▽
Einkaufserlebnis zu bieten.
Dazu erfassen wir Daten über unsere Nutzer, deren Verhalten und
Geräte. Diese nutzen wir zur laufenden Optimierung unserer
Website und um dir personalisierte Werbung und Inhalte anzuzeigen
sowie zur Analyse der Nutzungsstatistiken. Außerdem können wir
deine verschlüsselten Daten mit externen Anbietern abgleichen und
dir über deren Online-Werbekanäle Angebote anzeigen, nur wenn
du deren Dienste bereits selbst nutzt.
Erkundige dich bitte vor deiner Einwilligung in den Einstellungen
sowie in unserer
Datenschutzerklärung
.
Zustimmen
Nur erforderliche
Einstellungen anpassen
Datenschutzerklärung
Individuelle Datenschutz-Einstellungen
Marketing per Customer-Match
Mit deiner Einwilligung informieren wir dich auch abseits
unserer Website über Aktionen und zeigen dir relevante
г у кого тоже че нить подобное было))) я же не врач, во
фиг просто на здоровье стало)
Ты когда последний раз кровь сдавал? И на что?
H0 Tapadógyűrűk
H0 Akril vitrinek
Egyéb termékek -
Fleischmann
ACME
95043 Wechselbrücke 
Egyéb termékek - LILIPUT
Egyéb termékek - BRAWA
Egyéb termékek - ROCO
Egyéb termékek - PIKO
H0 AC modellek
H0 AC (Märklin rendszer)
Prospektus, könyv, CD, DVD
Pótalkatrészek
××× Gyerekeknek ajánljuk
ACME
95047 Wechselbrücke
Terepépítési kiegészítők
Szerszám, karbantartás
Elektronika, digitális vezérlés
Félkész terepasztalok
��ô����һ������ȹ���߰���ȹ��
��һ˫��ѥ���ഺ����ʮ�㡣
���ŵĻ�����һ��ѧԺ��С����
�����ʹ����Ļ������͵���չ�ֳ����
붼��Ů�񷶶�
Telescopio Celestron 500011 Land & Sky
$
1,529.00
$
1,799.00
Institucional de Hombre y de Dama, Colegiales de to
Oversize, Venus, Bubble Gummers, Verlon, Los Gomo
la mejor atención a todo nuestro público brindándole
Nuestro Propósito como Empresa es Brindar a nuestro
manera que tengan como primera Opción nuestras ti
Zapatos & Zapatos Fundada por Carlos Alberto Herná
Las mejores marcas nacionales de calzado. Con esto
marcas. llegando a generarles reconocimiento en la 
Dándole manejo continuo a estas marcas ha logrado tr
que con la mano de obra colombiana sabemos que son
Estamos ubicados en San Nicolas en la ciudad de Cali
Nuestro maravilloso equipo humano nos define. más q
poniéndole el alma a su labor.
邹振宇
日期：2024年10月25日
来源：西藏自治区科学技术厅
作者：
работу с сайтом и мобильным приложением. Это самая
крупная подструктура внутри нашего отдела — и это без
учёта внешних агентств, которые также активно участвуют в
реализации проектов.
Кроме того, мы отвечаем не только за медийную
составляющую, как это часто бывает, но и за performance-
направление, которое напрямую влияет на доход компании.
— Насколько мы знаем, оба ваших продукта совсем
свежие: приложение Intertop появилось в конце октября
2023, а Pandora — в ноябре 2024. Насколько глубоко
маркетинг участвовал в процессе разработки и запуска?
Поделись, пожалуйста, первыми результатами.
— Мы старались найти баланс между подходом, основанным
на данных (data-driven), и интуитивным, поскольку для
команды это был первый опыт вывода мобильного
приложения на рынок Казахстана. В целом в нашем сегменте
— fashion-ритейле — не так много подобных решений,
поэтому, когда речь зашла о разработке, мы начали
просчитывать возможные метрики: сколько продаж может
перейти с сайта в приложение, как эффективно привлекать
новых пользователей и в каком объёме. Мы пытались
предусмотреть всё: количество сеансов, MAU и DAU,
△
EXERCISE INSTRUCTIONS »
Through the last line of the entries above, beginning at the line containing "Telescopio Celestron 500011 Land & Sky", transcribe each line exactly, both ends included and nothing more.

TASK ANSWER »
Telescopio Celestron 500011 Land & Sky
$
1,529.00
$
1,799.00
Institucional de Hombre y de Dama, Colegiales de to
Oversize, Venus, Bubble Gummers, Verlon, Los Gomo
la mejor atención a todo nuestro público brindándole
Nuestro Propósito como Empresa es Brindar a nuestro
manera que tengan como primera Opción nuestras ti
Zapatos & Zapatos Fundada por Carlos Alberto Herná
Las mejores marcas nacionales de calzado. Con esto
marcas. llegando a generarles reconocimiento en la 
Dándole manejo continuo a estas marcas ha logrado tr
que con la mano de obra colombiana sabemos que son
Estamos ubicados en San Nicolas en la ciudad de Cali
Nuestro maravilloso equipo humano nos define. más q
poniéndole el alma a su labor.
邹振宇
日期：2024年10月25日
来源：西藏自治区科学技术厅
作者：
работу с сайтом и мобильным приложением. Это самая
крупная подструктура внутри нашего отдела — и это без
учёта внешних агентств, которые также активно участвуют в
реализации проектов.
Кроме того, мы отвечаем не только за медийную
составляющую, как это часто бывает, но и за performance-
направление, которое напрямую влияет на доход компании.
— Насколько мы знаем, оба ваших продукта совсем
свежие: приложение Intertop появилось в конце октября
2023, а Pandora — в ноябре 2024. Насколько глубоко
маркетинг участвовал в процессе разработки и запуска?
Поделись, пожалуйста, первыми результатами.
— Мы старались найти баланс между подходом, основанным
на данных (data-driven), и интуитивным, поскольку для
команды это был первый опыт вывода мобильного
приложения на рынок Казахстана. В целом в нашем сегменте
— fashion-ритейле — не так много подобных решений,
поэтому, когда речь зашла о разработке, мы начали
просчитывать возможные метрики: сколько продаж может
перейти с сайта в приложение, как эффективно привлекать
новых пользователей и в каком объёме. Мы пытались
предусмотреть всё: количество сеансов, MAU и DAU,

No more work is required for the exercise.